Allerdings beobachtet auch WAZ-Geschäftsführer und als solcher Miteigentümer der Krone-Kurier-Gruppe, Bodo Hombach, „dass es immer mehr Menschen gibt, die Geld gemacht haben und sich damit in Medien einkaufen". Nicht um Journalismus zu machen, sondern um Macht auszuüben. Eine Entwicklung, die der Europarat, der dafür, so Hombach, eigentlich zuständig sei, „bisher noch nicht hinreichend auf die Tagesordnung gesetzt hat." Was man gegen diesen Trend des „gekauften Journalismus" machen könne, fragt Nicolas Lehmann, Dekan der School of Journalism an der Columbia University (NY) und Moderator der Debatte, den deutschen Medienmanager. „Eine konsequente Strafverfolgung würde schon reichen", sagt Hombach. „Und ordentliche Gesetze." Vor denen hätten Politiker keine Angst, anders als vor investigativem Journalismus. Auch deshalb rät er den Journalisten, sich den "Journalismus aus der ersten Reihe" abzugewöhnen: „Da hört man nicht, was hinter einem gesprochen oder geflüstert wird. Journalismus muss wieder mehr dazwischen sitzen und nicht aus der ersten Reihe die Statements der Politik notieren."

Vielleicht lässt sich der in der Diskussion spürbare Hang zur Frage nach der Zukunft der Medien damit erklären, dass diese nur dann eine Rolle in einer Demokratie spielen können, solange sie überhaupt existieren. Auch wenn die Männer am Podium - neben Mauro und Hombach waren das „New York Times"-Chefredakteur Bill Keller und Pulitzerpreisträger Paul Starr (Princeton University) - den Zustand der Printmedien unterschiedlich positiv oder negativ sehen, einig sind sich darin: Der Journalismus an sich wird nicht untergehen. Er wird sich nur stark verändern. Während Hombach nicht versteht, warum seine Kinder die Zeitung lieber am Bildschirm lesen, ist es seinem Kollegen Keller vollkommen egal, „ob die Kinder die Nachrichten online oder als Print lesen. Hauptsache, sie zahlen dafür." Er sei ein "Plattform-Agnostiker", welche Kanäle der Leser vorziehe, sei zweitrangig. Nachrichten zu produzieren sei allerdings sehr teuer und manchmal auch gefährlich, das müsse finanziert werden, so Keller. Er spricht als Chefredakteur der größten überregionalen Tageszeitung der USA, die ab dem Frühjahr 2011 Geld für ihre Online-Inhalte verlangen will. Wie das Bezahlmodell genau aussehen wird, wollte Keller am Sonntag nicht verraten. Starten werde man im ersten Quartal 2011.

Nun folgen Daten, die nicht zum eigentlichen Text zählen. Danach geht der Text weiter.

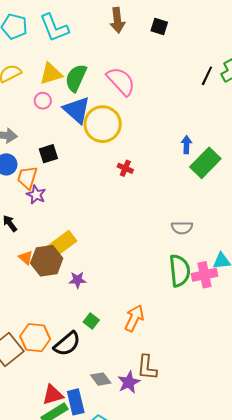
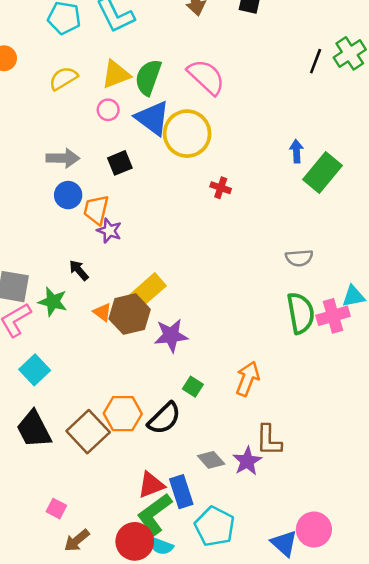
black square: (48, 154) -> (120, 163), moved
purple star: (78, 280) -> (171, 335), size x1.5

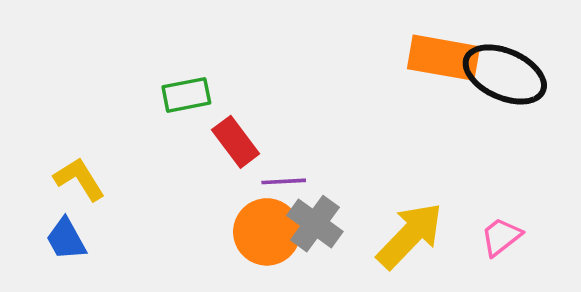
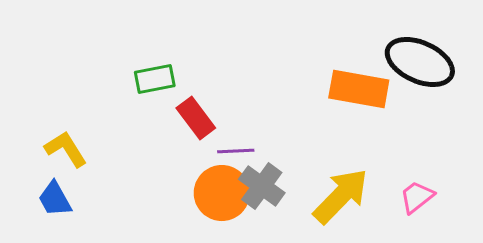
orange rectangle: (444, 58) -> (359, 89), moved

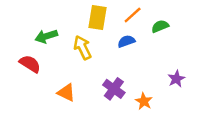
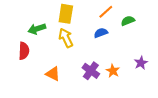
yellow rectangle: (98, 18) -> (66, 14), moved
red semicircle: (30, 64) -> (24, 51), turned 60
orange star: (144, 101) -> (113, 71), moved

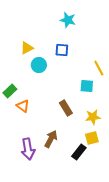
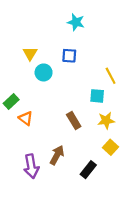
yellow triangle: (27, 48) -> (30, 53), turned -32
yellow star: (93, 117) -> (106, 120), moved
yellow square: (92, 138) -> (111, 147), moved, turned -32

Grabesstimmung unter US-Verlegern

Der Chef der „New York Times" gibt zu, dass Treffen mit Chefredakteuren in den USA seit einiger Zeit den Charakter eines Begräbnisses hätten. Er selbst bleibt optimistisch. Amerikaner würden im Durchschnitt 75 Minuten pro Tag Nachrichten über TV, Radio oder Zeitungen konsumieren und zusätzlich 30 Minuten online. Das Internet verdränge die „alten" Medien nicht, sondern ergänze sie. Zudem würde es neue, junge, zwar noch kleine Beispiele für guten, investigativen Journalismus geben, wie die Online-Plattform „Politico".

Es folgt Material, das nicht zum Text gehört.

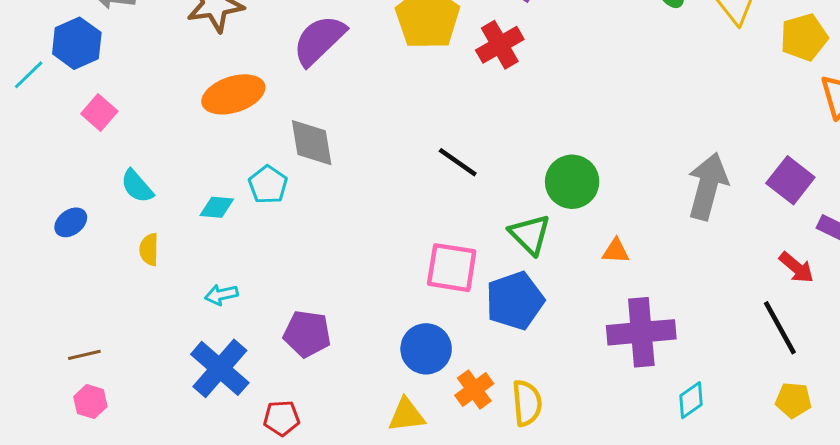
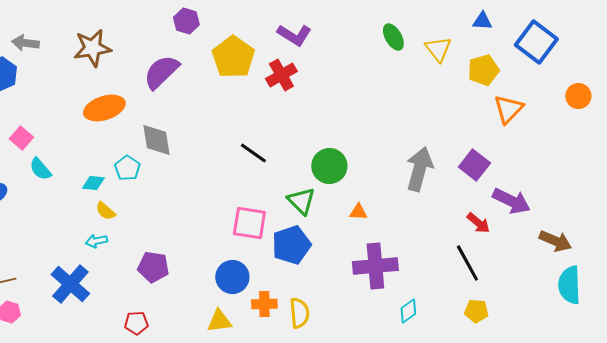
pink square: (99, 112) -> (21, 138), moved
yellow semicircle: (149, 249) -> (105, 211), moved, turned -50
blue cross: (220, 368) -> (70, 284), moved
orange cross: (474, 389) -> (264, 304), turned 35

Hombach glaubt, die Branche befinde sich bloß in einer „Anpassungskrise". Das Problem der Verlage werde sein, gleichzeitig alles (Print, Online, TV, etc) anbieten zu müssen. „Aber der Tag, an dem man uns nicht mehr gedruckt haben, will, ängstigt uns nicht. Das erspart uns viele Kosten. Schwierigkeiten wird es vielleicht für die Drucker geben. Es gibt eine erkennbare Bereitschaft, für guten Journalismus zu zahlen. Qualitätsjournalismus ist gefragter denn je." Freie Medien hätten aber keine Chance ohne eine freie Demokratie.